In January 1990 I began my service as General Director of American Messianic Fellowship. I had celebrated my 36th birthday three weeks prior and felt woefully unprepared for the yet-unknown challenges I would face.
My term began on New Years Day. It was a holiday, so I made it through Day One with no significant leadership blunders. But I would have plenty of opportunities to “mess up” in the years that followed.
Thankfully, the Lord had in place a Board of Directors who gave godly counsel and strong encouragement to a rookie leader. AMF had celebrated its 100th anniversary four years earlier, so there was a long-standing foundation on which to build. I had served with the ministry in various capacities for fifteen years and had the benefit of strong relationships with ministry colleagues.
Very little in my training and experience prepared me for the obstacles we faced on many fronts: financial (economic downturns, donors affected by the biggest fraud in Illinois history), technological (damaging loss of key data), legal (merging four ministries into one), bureaucratic (building department regulations and tax exemptions in IL and NY; securing international visas), and environmental (removal of a long-buried 1000 gallon diesel tank that threatened to leak).

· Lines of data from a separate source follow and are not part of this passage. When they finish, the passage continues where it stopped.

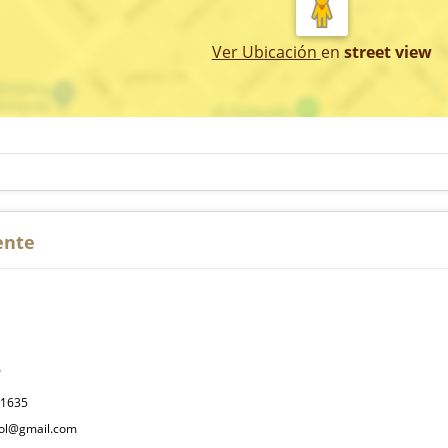
Ver Ubicación
en
street view
ente
P
31635
col@gmail.com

With all those “mundane challenges” came serious, and sometimes sustained, spiritual warfare. The Enemy’s strongest attacks are not against institutions but individuals. Our families encountered “the usual” bouts of illness, relational conflicts, financial reversals, and discouragements in ministry. But severe trials also occurred within the ministry team family, from sexual predators targeting our kids to the untimely deaths of cherished offspring.
Over the years we saw God’s gracious hand at work many times over. In His perfect timing the Lord sent a series of capable coworkers to serve in the home office and on our fields.

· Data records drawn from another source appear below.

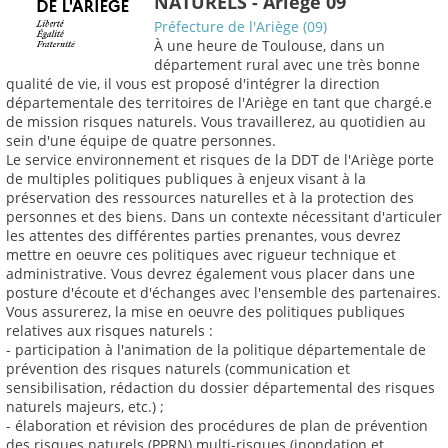
NATURELS - Ariège 09
Préfecture de l'Ariège (09)
À une heure de Toulouse, dans un
département rural avec une très bonne
qualité de vie, il vous est proposé d'intégrer la direction
départementale des territoires de l'Ariège en tant que chargé.e
de mission risques naturels. Vous travaillerez, au quotidien au
sein d'une équipe de quatre personnes.
Le service environnement et risques de la DDT de l'Ariège porte
de multiples politiques publiques à enjeux visant à la
préservation des ressources naturelles et à la protection des
personnes et des biens. Dans un contexte nécessitant d'articuler
les attentes des différentes parties prenantes, vous devrez
mettre en oeuvre ces politiques avec rigueur technique et
administrative. Vous devrez également vous placer dans une
posture d'écoute et d'échanges avec l'ensemble des partenaires.
Vous assurerez, la mise en oeuvre des politiques publiques
relatives aux risques naturels :
- participation à l'animation de la politique départementale de
prévention des risques naturels (communication et
sensibilisation, rédaction du dossier départemental des risques
naturels majeurs, etc.) ;
- élaboration et révision des procédures de plan de prévention
des risques naturels (PPRN) multi-risques (inondation et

And we had a great team of prayer warriors and donors who hung in there with us – some for many decades. Significant bequests intermixed with “widows’ mites” to fund projects great and small.
Our ministry reach expanded internationally, beyond Israel and Mexico to France and the Netherlands. We incorporated in Canada and opened fields in Argentina and Hong Kong.
At home, the merger with Immanuel Ministries brought us our training center in Brooklyn. Short-term teams multiplied in scope and the roster of active ministry partners and volunteers ballooned.
The ministry’s name changed over thirteen decades to reflect geographic expansion. What began in 1887 as a committee to reach Jewish immigrants to Chicago with Jesus’ love was incorporated as Chicago Hebrew Mission. The ministry I joined in 1975 had been known as American Messianic Fellowship since 1953; we rebranded as AMF International in 1991. We love the name we adopted in 2008: Life in Messiah International (LIFE for short).
I don’t have space here to personally express Lori’s and my gratitude to every individual who has contributed to the growth of this ministry as well as built into our lives. Over these three decades it has been my privilege to serve as General/Executive Director [and Lori in several roles, including her current Administrative Director position] we have benefited greatly from the encouragement, counsel, prayers and sacrificial gifts of God’s people. To each one, a heartfelt “THANK YOU!”